RECORDS FOR THE TASK START
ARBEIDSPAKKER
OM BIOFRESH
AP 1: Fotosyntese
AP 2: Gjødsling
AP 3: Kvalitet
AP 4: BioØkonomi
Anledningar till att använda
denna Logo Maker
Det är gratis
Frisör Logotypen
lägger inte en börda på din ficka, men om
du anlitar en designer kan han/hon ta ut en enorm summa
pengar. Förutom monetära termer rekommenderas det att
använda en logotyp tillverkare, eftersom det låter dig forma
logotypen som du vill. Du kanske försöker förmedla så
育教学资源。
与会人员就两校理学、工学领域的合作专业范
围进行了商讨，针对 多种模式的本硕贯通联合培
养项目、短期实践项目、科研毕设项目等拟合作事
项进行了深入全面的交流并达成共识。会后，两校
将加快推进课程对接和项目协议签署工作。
RECORDS FOR THE TASK END
RECORDS FOR THE TASK START
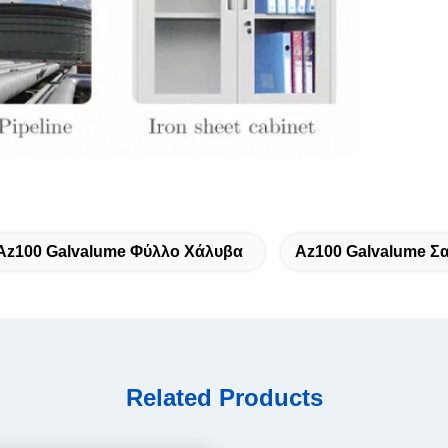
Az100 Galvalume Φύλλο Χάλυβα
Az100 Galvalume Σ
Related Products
RECORDS FOR THE TASK END
RECORDS FOR THE TASK START
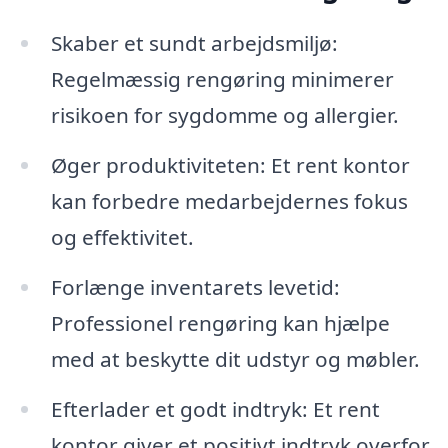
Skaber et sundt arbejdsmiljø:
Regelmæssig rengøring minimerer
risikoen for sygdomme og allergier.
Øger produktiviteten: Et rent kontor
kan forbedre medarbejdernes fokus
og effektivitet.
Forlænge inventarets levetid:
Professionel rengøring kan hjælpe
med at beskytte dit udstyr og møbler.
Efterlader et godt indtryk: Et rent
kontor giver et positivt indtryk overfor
RECORDS FOR THE TASK END
ACTIVITY:
Find the line with "logotypen som du" in the material above. Reproduce it and each line after it up to and including the line with "将加快推进课程对接和项目协议签署工作。".

SOLVED EXERCISE:
logotypen som du vill. Du kanske försöker förmedla så
育教学资源。
与会人员就两校理学、工学领域的合作专业范
围进行了商讨，针对 多种模式的本硕贯通联合培
养项目、短期实践项目、科研毕设项目等拟合作事
项进行了深入全面的交流并达成共识。会后，两校
将加快推进课程对接和项目协议签署工作。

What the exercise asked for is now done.